While the maritime sector has traditionally stood apart from developments in cyber security, this is set to change and an effective cyber security policy is essential.
Traditionally, the majority of critical functions and assets in the maritime sector were physically isolated, with limited or non-existent connectivity, remote monitoring and control capabilities. This meant the need to secure maritime resources against cyber threats seemed similarly limited, or even non-existent.
The convergence of various technology trends is resulting in the maritime world experiencing an accelerated process of digitalisation. Vessels can increasingly be seen as digital ships, with a whole host of connected systems including navigation, communication, propulsion and steering – virtually any system could be connected.
Such connectivity and applying technological developments can result in benefits including reduced costs, increased operational efficiencies, enhanced safety and sustainability and reduced environmental impacts. However, increased ability to access assets remotely and increased networking creates new kinds of vulnerabilities and leads to maritime cyber risks that require addressing.
A proactive, risk-based cyber management approach is required, according to Lloyd’s Register senior surveyor Spyros Dellas.
In a presentation given to IMarEST, he explained how prescriptive approaches do not work because no two organisations in the maritime industry are the same. Cyber security approaches will therefore be company- and ship-specific, but should be guided by appropriate standards and relevant national regulations.
Even if not directly targeted, maritime organisations can end up as collateral damage – for example the significant cost Maersk suffered after being caught up in the NotPetya ransomware attack in 2017.
Threats come from a range of different actors. These include activists, criminals, opportunists, state-sponsored organisations and terrorists. Attacks can be specifically targeted or untargeted.
Companies establishing a cyber security policy must consider how much risk is acceptable, and at what cost, as Mr Dellas sees it. There are too many cyber risks for an organisation to protect against them all, so the questions that must instead be asked are which counter measures are appropriate, what is affordable to implement and what the marginal benefit per unit cost is of doing more, or less.
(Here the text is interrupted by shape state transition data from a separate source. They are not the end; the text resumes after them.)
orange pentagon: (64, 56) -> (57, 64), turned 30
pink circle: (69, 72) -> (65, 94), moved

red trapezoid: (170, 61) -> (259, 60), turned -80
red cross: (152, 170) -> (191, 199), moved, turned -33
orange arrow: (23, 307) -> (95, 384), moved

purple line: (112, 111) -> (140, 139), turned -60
When it comes to protection and detection measures, senior management engagement is vital and this is where effective cyber risk management should begin, Mr Dellas notes.
Existing safety and security management practices such as Safety Management Systems and Ship Security Plans should be extended to include security.
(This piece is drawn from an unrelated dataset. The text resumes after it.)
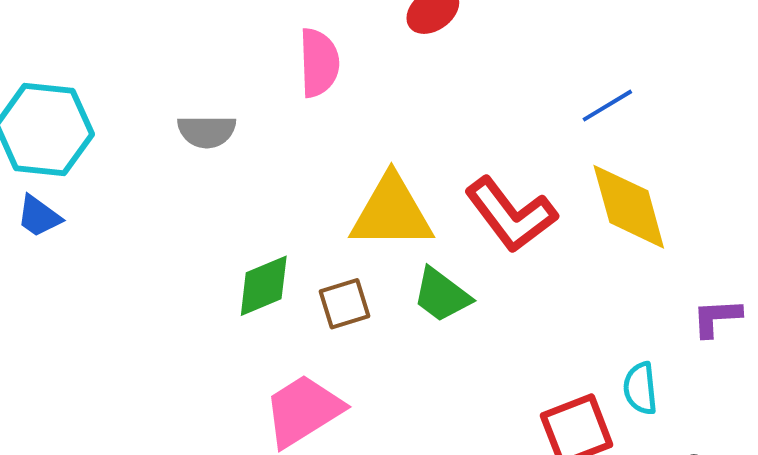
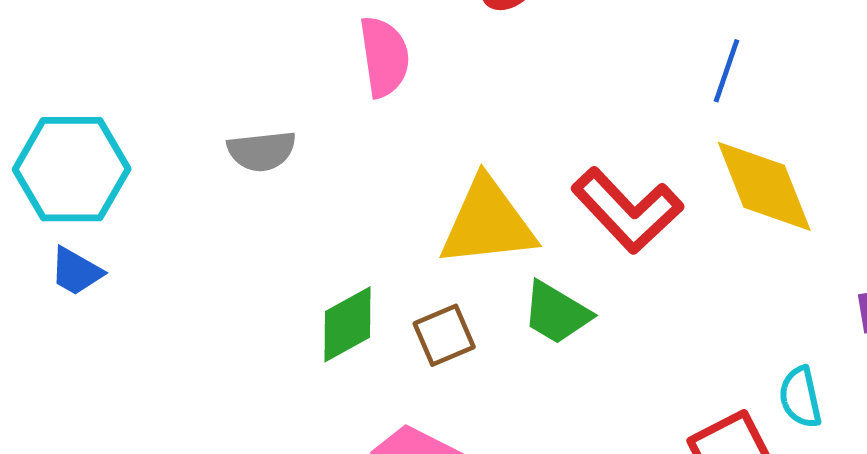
blue line: (607, 106) -> (727, 71), turned -34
Vulnerabilities should be identified on both the shipboard and shore-based sides of the organisation. On the shipboard side this could include:
On the shore side the ship-to-shore interface needs to be assessed, as well as the various shore-based IT support systems.
Organisations must consider both protection and detection in terms of risk mitigation measures such as defence in depth and breadth, technical and procedural protection measures, and utilising third-party services such as cyber threat intelligence services and cyber security operation centres.
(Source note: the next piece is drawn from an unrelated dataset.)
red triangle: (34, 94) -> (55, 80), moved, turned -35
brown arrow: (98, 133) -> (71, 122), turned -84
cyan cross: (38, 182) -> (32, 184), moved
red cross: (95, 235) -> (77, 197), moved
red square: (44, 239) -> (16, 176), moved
And for response and recovery, procedures should be established to ensure an effective response to incidents through response and recovery plans, including investigating cyber incidents, handling losses arising from incidents, and insurance against these.
The human factor is also key, and efforts must be directed toward training personnel and developing an organisation-wide cyber security culture. Mr Dellas cited a statistic from Verizon’s 2015 Data Breach Investigations Report that 90% of all successful cyber attacks are able to succeed because of human error.
Another key takeaway is that no organisation is 100% safe, and that cyber security should be seen as a continuing process rather than a reachable goal.